■ **DATASET EXTRACT**:
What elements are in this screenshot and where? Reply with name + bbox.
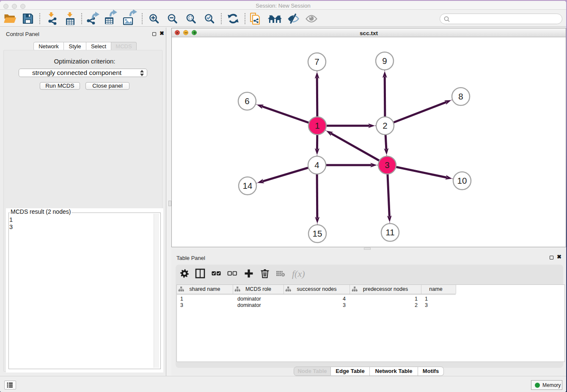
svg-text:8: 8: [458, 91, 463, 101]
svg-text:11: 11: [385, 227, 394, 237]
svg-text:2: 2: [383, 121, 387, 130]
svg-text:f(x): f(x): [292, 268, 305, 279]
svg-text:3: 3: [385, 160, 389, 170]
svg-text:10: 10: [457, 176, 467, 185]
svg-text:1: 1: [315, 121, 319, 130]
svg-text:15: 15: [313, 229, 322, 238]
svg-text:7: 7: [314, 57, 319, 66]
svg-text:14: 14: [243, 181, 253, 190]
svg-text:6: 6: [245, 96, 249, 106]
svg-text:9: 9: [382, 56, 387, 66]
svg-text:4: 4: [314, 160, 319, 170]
...
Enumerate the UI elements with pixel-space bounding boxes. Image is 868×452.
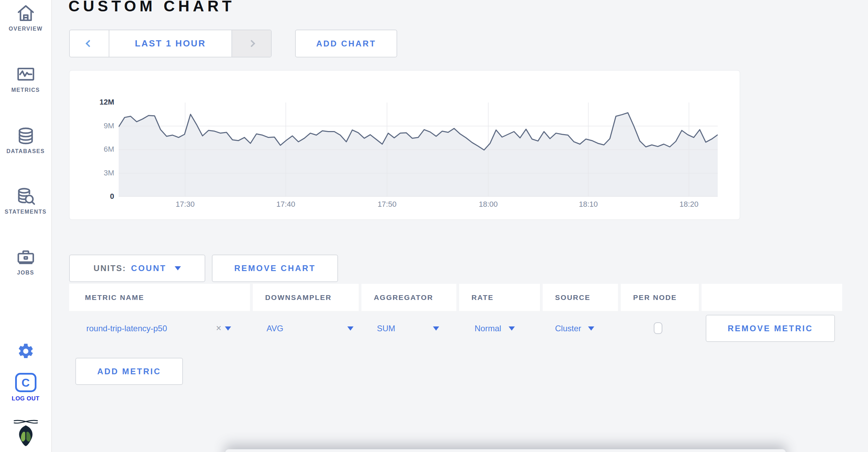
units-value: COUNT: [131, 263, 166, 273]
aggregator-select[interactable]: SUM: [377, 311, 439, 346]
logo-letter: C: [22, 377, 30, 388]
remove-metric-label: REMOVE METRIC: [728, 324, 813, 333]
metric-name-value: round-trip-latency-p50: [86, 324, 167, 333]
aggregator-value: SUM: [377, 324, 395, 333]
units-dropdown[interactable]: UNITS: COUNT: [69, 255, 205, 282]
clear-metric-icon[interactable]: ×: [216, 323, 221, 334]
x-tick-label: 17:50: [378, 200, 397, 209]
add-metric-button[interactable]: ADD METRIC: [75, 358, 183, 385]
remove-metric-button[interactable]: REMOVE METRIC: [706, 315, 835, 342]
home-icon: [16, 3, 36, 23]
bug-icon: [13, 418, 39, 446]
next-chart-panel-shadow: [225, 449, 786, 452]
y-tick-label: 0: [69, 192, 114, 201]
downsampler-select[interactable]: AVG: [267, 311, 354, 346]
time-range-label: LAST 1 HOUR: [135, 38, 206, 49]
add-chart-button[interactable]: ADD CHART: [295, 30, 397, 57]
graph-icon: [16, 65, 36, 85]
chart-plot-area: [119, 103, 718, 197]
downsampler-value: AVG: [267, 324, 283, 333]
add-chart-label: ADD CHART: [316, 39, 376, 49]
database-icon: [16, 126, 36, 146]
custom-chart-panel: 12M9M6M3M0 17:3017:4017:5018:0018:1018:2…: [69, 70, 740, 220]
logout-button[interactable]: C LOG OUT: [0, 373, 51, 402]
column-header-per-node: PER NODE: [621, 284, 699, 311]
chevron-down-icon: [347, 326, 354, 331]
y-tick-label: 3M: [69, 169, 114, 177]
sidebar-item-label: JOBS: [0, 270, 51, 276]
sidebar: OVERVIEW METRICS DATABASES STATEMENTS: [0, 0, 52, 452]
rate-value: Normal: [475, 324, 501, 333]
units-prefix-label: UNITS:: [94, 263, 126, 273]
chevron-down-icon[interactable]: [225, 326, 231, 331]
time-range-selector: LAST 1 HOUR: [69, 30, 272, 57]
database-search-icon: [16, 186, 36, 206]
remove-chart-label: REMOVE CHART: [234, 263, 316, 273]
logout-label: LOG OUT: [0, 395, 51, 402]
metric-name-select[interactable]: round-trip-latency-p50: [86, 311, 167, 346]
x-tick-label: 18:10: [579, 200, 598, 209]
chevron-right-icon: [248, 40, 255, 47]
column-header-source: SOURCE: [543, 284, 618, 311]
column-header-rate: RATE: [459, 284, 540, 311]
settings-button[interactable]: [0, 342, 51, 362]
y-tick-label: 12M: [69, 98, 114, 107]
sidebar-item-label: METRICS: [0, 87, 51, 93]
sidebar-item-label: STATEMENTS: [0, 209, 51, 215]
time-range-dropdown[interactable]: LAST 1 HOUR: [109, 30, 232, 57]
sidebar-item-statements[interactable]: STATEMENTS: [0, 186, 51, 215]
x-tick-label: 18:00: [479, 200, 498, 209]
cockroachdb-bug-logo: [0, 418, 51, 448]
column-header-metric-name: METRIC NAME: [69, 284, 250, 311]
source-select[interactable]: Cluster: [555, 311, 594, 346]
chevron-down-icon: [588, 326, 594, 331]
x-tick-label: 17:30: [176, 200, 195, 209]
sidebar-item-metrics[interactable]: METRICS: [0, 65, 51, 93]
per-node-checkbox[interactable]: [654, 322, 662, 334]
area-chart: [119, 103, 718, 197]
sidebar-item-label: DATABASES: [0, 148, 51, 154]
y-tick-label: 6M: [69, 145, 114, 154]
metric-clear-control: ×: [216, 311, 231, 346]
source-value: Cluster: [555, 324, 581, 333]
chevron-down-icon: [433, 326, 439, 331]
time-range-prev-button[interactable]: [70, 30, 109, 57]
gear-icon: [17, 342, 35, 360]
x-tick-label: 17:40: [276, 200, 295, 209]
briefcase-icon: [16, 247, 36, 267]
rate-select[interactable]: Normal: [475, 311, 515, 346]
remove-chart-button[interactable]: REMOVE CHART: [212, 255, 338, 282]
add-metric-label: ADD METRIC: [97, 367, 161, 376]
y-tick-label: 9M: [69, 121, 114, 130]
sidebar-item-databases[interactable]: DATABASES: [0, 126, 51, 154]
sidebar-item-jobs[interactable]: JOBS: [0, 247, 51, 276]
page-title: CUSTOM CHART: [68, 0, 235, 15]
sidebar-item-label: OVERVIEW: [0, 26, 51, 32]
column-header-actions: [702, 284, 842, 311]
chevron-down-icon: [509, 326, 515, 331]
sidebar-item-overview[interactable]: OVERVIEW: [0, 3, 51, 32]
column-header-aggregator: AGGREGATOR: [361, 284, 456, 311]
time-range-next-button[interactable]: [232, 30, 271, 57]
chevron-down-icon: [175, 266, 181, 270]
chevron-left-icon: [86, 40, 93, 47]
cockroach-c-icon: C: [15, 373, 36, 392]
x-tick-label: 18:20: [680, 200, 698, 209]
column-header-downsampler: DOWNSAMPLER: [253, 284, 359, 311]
* * *
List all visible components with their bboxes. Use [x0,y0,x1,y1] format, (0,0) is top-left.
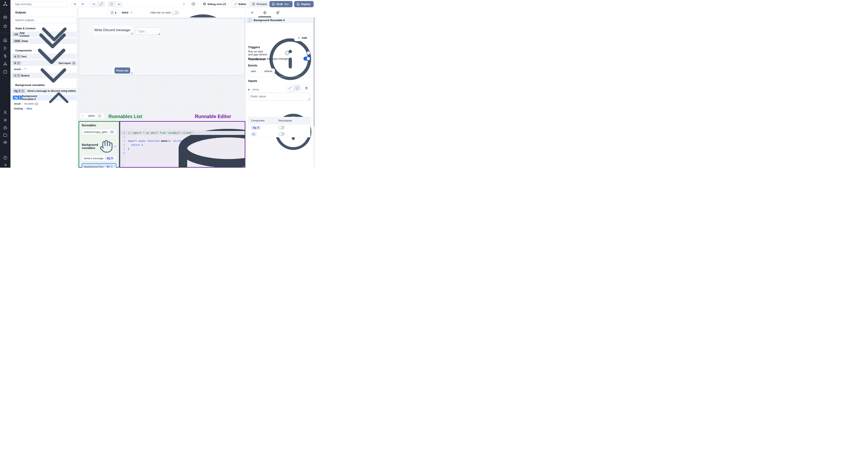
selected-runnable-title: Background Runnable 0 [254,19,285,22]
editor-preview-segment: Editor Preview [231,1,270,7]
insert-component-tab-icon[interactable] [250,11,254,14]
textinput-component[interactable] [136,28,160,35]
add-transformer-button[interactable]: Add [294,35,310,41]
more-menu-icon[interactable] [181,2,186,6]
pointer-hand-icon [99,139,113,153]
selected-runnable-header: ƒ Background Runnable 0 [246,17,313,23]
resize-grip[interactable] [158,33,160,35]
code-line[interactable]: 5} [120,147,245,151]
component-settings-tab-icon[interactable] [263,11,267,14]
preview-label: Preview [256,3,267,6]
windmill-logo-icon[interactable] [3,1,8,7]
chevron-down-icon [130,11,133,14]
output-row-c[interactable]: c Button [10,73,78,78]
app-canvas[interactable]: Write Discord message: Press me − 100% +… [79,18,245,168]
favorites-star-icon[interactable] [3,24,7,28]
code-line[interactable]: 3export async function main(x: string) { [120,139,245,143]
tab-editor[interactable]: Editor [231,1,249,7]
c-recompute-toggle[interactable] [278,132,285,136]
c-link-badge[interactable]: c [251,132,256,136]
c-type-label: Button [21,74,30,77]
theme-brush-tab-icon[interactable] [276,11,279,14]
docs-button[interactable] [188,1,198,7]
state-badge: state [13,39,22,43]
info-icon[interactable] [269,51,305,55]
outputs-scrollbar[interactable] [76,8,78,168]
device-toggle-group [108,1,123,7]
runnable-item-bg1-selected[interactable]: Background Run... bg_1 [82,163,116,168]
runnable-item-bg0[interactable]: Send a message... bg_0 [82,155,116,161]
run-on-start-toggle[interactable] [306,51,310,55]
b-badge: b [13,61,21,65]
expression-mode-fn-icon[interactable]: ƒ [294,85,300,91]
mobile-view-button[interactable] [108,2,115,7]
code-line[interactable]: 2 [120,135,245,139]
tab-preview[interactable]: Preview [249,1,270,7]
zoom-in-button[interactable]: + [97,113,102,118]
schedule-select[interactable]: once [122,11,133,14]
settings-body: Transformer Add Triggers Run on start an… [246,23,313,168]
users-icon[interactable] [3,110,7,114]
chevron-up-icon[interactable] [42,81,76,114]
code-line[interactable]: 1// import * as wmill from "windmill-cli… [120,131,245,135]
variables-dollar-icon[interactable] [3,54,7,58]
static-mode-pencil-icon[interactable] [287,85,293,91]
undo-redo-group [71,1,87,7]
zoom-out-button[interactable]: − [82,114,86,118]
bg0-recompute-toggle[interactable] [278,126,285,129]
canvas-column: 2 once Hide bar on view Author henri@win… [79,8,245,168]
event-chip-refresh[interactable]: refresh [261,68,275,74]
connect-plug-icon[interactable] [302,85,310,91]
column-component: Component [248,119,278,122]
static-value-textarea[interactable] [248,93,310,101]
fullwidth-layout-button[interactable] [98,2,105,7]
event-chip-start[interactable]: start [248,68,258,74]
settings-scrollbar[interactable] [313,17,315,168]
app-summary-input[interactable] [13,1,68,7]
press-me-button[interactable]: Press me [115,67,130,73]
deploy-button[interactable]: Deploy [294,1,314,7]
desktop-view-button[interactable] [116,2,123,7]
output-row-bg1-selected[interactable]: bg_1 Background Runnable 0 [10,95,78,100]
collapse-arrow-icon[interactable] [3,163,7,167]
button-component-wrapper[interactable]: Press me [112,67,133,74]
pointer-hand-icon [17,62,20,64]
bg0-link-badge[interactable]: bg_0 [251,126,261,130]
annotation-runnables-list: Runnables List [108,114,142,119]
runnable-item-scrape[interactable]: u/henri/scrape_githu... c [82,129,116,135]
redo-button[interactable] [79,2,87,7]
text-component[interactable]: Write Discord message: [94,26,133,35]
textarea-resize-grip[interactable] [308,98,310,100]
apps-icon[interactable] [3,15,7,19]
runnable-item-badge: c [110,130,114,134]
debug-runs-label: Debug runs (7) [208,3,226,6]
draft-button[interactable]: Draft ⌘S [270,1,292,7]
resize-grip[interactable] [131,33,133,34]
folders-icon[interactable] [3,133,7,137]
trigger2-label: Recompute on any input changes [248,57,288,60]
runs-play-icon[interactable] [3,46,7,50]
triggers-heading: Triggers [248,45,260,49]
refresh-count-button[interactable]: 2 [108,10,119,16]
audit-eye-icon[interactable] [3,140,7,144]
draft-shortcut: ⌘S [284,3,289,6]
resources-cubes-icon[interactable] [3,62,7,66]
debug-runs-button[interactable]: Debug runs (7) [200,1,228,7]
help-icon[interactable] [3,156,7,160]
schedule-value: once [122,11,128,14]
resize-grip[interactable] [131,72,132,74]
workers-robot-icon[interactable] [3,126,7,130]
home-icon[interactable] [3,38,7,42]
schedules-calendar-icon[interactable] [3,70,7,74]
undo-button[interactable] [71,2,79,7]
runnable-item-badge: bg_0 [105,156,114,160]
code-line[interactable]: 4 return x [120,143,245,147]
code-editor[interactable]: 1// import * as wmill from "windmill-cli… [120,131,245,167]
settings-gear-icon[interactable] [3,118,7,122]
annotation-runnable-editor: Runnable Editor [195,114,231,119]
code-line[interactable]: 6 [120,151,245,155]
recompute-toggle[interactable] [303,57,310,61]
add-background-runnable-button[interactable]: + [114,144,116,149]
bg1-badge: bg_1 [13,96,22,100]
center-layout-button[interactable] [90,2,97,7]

■ **WORK TASK**: The word "once" appears on some lines of the data above; count those lines and return only the number.

■ **SOLUTION TO THIS TASK**: 3